Basic Statistical Concepts For Data Science Newbies
What Is Statistics?
Statistics is a branch of applied mathematics that involves the collection,
description, analysis, and inference of conclusions from quantitative data. The mathematical theories behind statistics rely heavily on differential and integral calculus, linear algebra, and probability theory. Statisticians, people who do statistics, are particularly concerned with determining how to draw reliable conclusions about large groups and general events from the behavior and other observable characteristics of small samples. These small samples represent a portion of the large group or a limited number of instances of a general phenomenon.
We will discuss some common statistical tools and procedures including the following:
Descriptive vs. Inferential Statistics
Population and Samples
Data Types
Measures of Central Tendency
Measures of Dispersion
Central Limit Theorem
Linear Regression
Confidence Intervals
Chi-square Test
One Way analysis of Variance
Descriptive vs. Inferential Statistics
Descriptive statistics mostly focus on the central tendency, variability, and distribution of sample data. Central tendency means the estimate of the characteristics, a typical element of a sample or population, and includes descriptive statistics such as mean, median, and mode. Variability refers to a set of statistics that show how much difference there is among the elements of a sample or population along the characteristics measured, and includes metrics such as range, variance, and standard deviation.
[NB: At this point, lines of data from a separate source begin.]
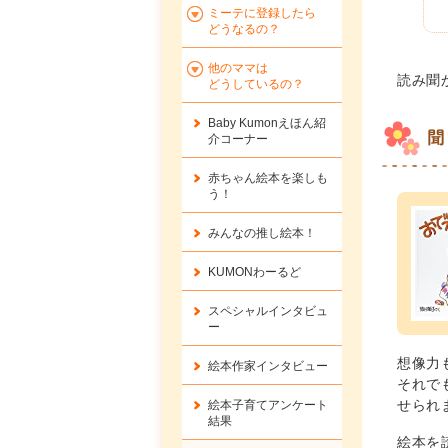
ミーテに登録したら
どうなるの？
他のママは
読み聞
どうしているの？
Baby Kumonえほん紹
聞
介コーナー
赤ちゃん絵本を楽しも
う！
みんなの推し絵本！
KUMONわーるど
スペシャルインタビュ
ー
想像力
絵本作家インタビュー
それで
せられ
絵本子育てアンケート
結果
絵本を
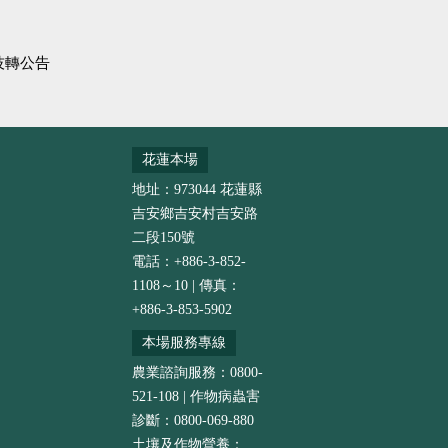
技轉公告
花蓮本場
地址：973044 花蓮縣
吉安鄉吉安村吉安路
二段150號
電話：+886-3-852-
1108～10 | 傳真：
+886-3-853-5902
本場服務專線
農業諮詢服務：0800-
521-108 | 作物病蟲害
診斷：0800-069-880
土壤及作物營養：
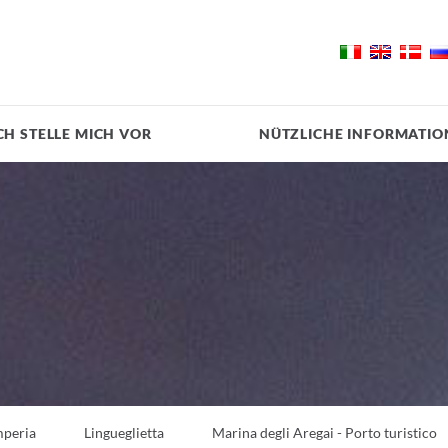
CH STELLE MICH VOR
NÜTZLICHE INFORMATIO
mperia
Lingueglietta
Marina degli Aregai - Porto turistico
Inferential statistics are used to make generalizations about large groups, such as estimating average demand for a product by surveying a sample of consumers' buying habits or to attempt to predict future events, such as projecting the future return of a security or asset class based on returns in a sample period.
Population and Samples
In statistics, the population is a set of all elements or items that you’re interested in. Populations are often vast, which makes them inappropriate for collecting and analyzing data. That’s why statisticians usually try to make some conclusions about a population by choosing and examining a representative subset of that population.
This subset of a population is called a sample. Ideally, the sample should preserve the essential statistical features of the population to a satisfactory extent. That way, you’ll be able to use the sample to glean conclusions about the population.
Data Types
Data Types are an important concept in statistics, which needs to be understood, to correctly apply statistical measurements to your data and therefore to correctly conclude certain assumptions about it. This blog post will introduce you to the different data types you need to know in order to do proper exploratory data analysis (EDA), which is one of the most underestimated parts of a machine learning project.
CATEGORICAL DATA
Categorical data represents characteristics. Therefore it can represent things like a person’s gender, language etc. Categorical data can also take on numerical values (Example: 1 for female and 0 for male). Note that those numbers don’t have mathematical meaning.
NOMINAL DATA
Nominal values represent discrete units and are used to label variables, that have no quantitative value. Just think of them as „labels“. Note that nominal data that has no order.
ORDINAL DATA
Ordinal values represent discrete and ordered units. It is therefore nearly the same as nominal data, except that it’s ordering matters.
Numerical Data
1. DISCRETE DATA
We speak of discrete data if its values are distinct and separate. In other words: We speak of discrete data if the data can only take on certain values. This type of data can’t be measured but it can be counted. It basically represents information that can be categorized into a classification. An example is the number of heads in 100 coin flips.
2. CONTINUOUS DATA
Continuous Data represents measurements and therefore their values can’t be counted but they can be measured. An example would be the height of a person, which you can describe by using intervals on the real number line.
Interval Data
Interval values represent ordered units that have the same difference. Therefore we speak of interval data when we have a variable that contains numeric values that are ordered and where we know the exact differences between the values.
Ratio Data
Ratio values are also ordered units that have the same difference. Ratio values are the same as interval values, with the difference that they do have an absolute zero. Good examples are height, weight, length etc.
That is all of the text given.